EXERCISE DESCRIPTION:
Your task is to transcribe the material that follows, line by line and exactly.

──────── SUPPLIED MATERIAL

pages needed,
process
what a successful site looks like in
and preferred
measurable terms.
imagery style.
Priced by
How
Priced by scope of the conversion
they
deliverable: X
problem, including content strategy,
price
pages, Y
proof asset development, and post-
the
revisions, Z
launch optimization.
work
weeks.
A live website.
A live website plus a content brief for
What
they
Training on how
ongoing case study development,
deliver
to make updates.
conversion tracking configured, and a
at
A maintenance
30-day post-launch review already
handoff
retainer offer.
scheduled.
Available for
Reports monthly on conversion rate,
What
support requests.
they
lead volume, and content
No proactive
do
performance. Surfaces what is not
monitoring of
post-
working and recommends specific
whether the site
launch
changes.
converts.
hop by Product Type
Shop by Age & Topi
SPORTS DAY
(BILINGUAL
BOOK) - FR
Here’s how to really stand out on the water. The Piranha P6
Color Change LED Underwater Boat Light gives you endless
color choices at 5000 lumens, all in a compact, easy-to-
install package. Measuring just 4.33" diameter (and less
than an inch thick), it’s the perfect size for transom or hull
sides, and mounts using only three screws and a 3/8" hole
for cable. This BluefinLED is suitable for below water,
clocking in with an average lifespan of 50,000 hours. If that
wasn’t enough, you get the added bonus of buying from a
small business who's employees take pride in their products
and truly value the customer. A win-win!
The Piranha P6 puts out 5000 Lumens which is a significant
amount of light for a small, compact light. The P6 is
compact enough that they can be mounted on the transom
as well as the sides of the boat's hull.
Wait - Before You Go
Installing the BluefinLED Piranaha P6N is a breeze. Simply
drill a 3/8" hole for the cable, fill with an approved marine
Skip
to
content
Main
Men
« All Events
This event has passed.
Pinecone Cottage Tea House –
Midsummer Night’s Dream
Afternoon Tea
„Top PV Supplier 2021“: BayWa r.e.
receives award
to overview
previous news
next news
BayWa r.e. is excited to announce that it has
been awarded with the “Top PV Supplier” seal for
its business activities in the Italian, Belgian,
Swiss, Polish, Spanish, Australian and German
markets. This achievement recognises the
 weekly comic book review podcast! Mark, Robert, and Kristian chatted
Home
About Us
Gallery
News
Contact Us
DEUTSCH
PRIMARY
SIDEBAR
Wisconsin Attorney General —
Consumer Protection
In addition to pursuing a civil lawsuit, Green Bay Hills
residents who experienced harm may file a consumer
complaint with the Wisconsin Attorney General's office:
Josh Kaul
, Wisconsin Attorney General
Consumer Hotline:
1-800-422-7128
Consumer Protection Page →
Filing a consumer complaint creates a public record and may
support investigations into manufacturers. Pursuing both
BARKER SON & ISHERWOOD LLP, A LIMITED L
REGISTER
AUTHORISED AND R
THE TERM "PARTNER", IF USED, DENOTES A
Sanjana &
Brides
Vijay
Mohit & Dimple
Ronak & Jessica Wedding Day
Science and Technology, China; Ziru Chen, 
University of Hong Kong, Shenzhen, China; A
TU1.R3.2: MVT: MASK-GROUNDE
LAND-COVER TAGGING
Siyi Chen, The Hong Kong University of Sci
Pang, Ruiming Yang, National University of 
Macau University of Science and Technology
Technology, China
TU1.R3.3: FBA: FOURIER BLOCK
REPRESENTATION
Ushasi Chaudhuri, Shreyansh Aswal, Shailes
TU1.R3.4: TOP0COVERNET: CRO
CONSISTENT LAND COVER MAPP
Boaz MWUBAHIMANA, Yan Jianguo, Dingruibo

────────────────

ANSWER SECTION:
pages needed,
process
what a successful site looks like in
and preferred
measurable terms.
imagery style.
Priced by
How
Priced by scope of the conversion
they
deliverable: X
problem, including content strategy,
price
pages, Y
proof asset development, and post-
the
revisions, Z
launch optimization.
work
weeks.
A live website.
A live website plus a content brief for
What
they
Training on how
ongoing case study development,
deliver
to make updates.
conversion tracking configured, and a
at
A maintenance
30-day post-launch review already
handoff
retainer offer.
scheduled.
Available for
Reports monthly on conversion rate,
What
support requests.
they
lead volume, and content
No proactive
do
performance. Surfaces what is not
monitoring of
post-
working and recommends specific
whether the site
launch
changes.
converts.
hop by Product Type
Shop by Age & Topi
SPORTS DAY
(BILINGUAL
BOOK) - FR
Here’s how to really stand out on the water. The Piranha P6
Color Change LED Underwater Boat Light gives you endless
color choices at 5000 lumens, all in a compact, easy-to-
install package. Measuring just 4.33" diameter (and less
than an inch thick), it’s the perfect size for transom or hull
sides, and mounts using only three screws and a 3/8" hole
for cable. This BluefinLED is suitable for below water,
clocking in with an average lifespan of 50,000 hours. If that
wasn’t enough, you get the added bonus of buying from a
small business who's employees take pride in their products
and truly value the customer. A win-win!
The Piranha P6 puts out 5000 Lumens which is a significant
amount of light for a small, compact light. The P6 is
compact enough that they can be mounted on the transom
as well as the sides of the boat's hull.
Wait - Before You Go
Installing the BluefinLED Piranaha P6N is a breeze. Simply
drill a 3/8" hole for the cable, fill with an approved marine
Skip
to
content
Main
Men
« All Events
This event has passed.
Pinecone Cottage Tea House –
Midsummer Night’s Dream
Afternoon Tea
„Top PV Supplier 2021“: BayWa r.e.
receives award
to overview
previous news
next news
BayWa r.e. is excited to announce that it has
been awarded with the “Top PV Supplier” seal for
its business activities in the Italian, Belgian,
Swiss, Polish, Spanish, Australian and German
markets. This achievement recognises the
 weekly comic book review podcast! Mark, Robert, and Kristian chatted
Home
About Us
Gallery
News
Contact Us
DEUTSCH
PRIMARY
SIDEBAR
Wisconsin Attorney General —
Consumer Protection
In addition to pursuing a civil lawsuit, Green Bay Hills
residents who experienced harm may file a consumer
complaint with the Wisconsin Attorney General's office:
Josh Kaul
, Wisconsin Attorney General
Consumer Hotline:
1-800-422-7128
Consumer Protection Page →
Filing a consumer complaint creates a public record and may
support investigations into manufacturers. Pursuing both
BARKER SON & ISHERWOOD LLP, A LIMITED L
REGISTER
AUTHORISED AND R
THE TERM "PARTNER", IF USED, DENOTES A
Sanjana &
Brides
Vijay
Mohit & Dimple
Ronak & Jessica Wedding Day
Science and Technology, China; Ziru Chen, 
University of Hong Kong, Shenzhen, China; A
TU1.R3.2: MVT: MASK-GROUNDE
LAND-COVER TAGGING
Siyi Chen, The Hong Kong University of Sci
Pang, Ruiming Yang, National University of 
Macau University of Science and Technology
Technology, China
TU1.R3.3: FBA: FOURIER BLOCK
REPRESENTATION
Ushasi Chaudhuri, Shreyansh Aswal, Shailes
TU1.R3.4: TOP0COVERNET: CRO
CONSISTENT LAND COVER MAPP
Boaz MWUBAHIMANA, Yan Jianguo, Dingruibo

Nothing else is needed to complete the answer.